## [What to work on]
Write every record out again exactly as given.

## [Available records]
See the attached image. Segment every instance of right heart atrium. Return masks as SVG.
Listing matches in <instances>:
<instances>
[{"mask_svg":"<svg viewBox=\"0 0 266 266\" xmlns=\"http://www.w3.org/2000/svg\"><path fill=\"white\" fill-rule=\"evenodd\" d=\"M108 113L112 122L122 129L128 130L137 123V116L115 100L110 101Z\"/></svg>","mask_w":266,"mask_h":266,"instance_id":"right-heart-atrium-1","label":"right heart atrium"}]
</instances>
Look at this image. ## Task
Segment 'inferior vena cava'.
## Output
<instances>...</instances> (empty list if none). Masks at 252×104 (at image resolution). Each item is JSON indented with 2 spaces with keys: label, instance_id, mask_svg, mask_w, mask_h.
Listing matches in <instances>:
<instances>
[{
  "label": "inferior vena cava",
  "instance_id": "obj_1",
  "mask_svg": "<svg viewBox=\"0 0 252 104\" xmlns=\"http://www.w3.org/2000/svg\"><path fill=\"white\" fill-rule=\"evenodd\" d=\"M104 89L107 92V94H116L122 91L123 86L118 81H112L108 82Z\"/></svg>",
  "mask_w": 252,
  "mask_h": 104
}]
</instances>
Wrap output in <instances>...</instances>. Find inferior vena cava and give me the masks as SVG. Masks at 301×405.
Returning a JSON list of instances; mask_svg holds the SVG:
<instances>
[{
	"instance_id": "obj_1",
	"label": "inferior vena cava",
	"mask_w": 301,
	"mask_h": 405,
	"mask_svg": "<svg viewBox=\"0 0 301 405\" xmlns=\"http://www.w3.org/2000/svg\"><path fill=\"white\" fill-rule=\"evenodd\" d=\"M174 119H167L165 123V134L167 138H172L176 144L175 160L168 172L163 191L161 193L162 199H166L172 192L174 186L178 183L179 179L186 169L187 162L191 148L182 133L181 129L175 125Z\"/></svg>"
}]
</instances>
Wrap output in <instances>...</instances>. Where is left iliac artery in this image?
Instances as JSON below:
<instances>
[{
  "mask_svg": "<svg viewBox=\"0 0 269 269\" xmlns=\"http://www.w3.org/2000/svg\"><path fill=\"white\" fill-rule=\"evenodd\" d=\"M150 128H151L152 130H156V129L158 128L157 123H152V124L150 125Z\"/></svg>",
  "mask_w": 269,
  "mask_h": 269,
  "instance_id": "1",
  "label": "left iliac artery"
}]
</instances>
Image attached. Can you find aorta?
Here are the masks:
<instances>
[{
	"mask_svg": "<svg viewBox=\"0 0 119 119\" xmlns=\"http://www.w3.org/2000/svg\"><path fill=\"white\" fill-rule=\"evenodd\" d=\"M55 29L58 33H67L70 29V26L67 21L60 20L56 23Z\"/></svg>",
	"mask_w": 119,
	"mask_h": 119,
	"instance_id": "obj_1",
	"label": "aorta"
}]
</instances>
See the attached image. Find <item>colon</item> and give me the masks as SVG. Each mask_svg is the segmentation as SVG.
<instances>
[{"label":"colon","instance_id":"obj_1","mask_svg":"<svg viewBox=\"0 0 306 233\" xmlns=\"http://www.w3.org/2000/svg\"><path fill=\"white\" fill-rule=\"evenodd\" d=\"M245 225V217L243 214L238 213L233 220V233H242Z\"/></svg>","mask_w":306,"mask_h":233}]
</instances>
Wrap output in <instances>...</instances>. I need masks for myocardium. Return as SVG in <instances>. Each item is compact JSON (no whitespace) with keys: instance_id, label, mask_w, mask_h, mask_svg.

## [Response to the exercise]
See the attached image. Segment every instance of right heart atrium. Return masks as SVG.
Listing matches in <instances>:
<instances>
[{"mask_svg":"<svg viewBox=\"0 0 266 266\" xmlns=\"http://www.w3.org/2000/svg\"><path fill=\"white\" fill-rule=\"evenodd\" d=\"M108 113L112 122L122 129L128 130L137 123V116L115 100L110 101Z\"/></svg>","mask_w":266,"mask_h":266,"instance_id":"right-heart-atrium-1","label":"right heart atrium"}]
</instances>
Look at this image. ## Task
Segment 'inferior vena cava'.
## Output
<instances>...</instances> (empty list if none). Masks at 252×104 (at image resolution). Each item is JSON indented with 2 spaces with keys: label, instance_id, mask_svg, mask_w, mask_h.
Listing matches in <instances>:
<instances>
[{
  "label": "inferior vena cava",
  "instance_id": "obj_1",
  "mask_svg": "<svg viewBox=\"0 0 252 104\" xmlns=\"http://www.w3.org/2000/svg\"><path fill=\"white\" fill-rule=\"evenodd\" d=\"M104 89L107 92V94H116L122 91L123 86L118 81H112L108 82Z\"/></svg>",
  "mask_w": 252,
  "mask_h": 104
}]
</instances>
Wrap output in <instances>...</instances>. Find inferior vena cava and give me the masks as SVG. Masks at 301×405.
Returning a JSON list of instances; mask_svg holds the SVG:
<instances>
[{
	"instance_id": "obj_1",
	"label": "inferior vena cava",
	"mask_w": 301,
	"mask_h": 405,
	"mask_svg": "<svg viewBox=\"0 0 301 405\" xmlns=\"http://www.w3.org/2000/svg\"><path fill=\"white\" fill-rule=\"evenodd\" d=\"M174 119H167L165 123V134L167 138H172L176 144L175 160L168 172L163 191L161 193L162 199H166L172 192L174 186L178 183L179 179L186 169L187 162L191 148L182 133L181 129L175 125Z\"/></svg>"
}]
</instances>
Wrap output in <instances>...</instances>. Where is left iliac artery in this image?
Instances as JSON below:
<instances>
[{
  "mask_svg": "<svg viewBox=\"0 0 269 269\" xmlns=\"http://www.w3.org/2000/svg\"><path fill=\"white\" fill-rule=\"evenodd\" d=\"M150 128H151L152 130H156V129L158 128L157 123H152V124L150 125Z\"/></svg>",
  "mask_w": 269,
  "mask_h": 269,
  "instance_id": "1",
  "label": "left iliac artery"
}]
</instances>
Image attached. Can you find aorta?
Here are the masks:
<instances>
[{
	"mask_svg": "<svg viewBox=\"0 0 119 119\" xmlns=\"http://www.w3.org/2000/svg\"><path fill=\"white\" fill-rule=\"evenodd\" d=\"M55 29L58 33H67L70 29V26L67 21L60 20L56 23Z\"/></svg>",
	"mask_w": 119,
	"mask_h": 119,
	"instance_id": "obj_1",
	"label": "aorta"
}]
</instances>
See the attached image. Find <item>colon</item> and give me the masks as SVG. Each mask_svg is the segmentation as SVG.
<instances>
[{"label":"colon","instance_id":"obj_1","mask_svg":"<svg viewBox=\"0 0 306 233\" xmlns=\"http://www.w3.org/2000/svg\"><path fill=\"white\" fill-rule=\"evenodd\" d=\"M245 225V217L243 214L238 213L233 220V233H242Z\"/></svg>","mask_w":306,"mask_h":233}]
</instances>
Wrap output in <instances>...</instances>. I need masks for myocardium. Return as SVG in <instances>. Each item is compact JSON (no whitespace) with keys: instance_id, label, mask_w, mask_h, mask_svg.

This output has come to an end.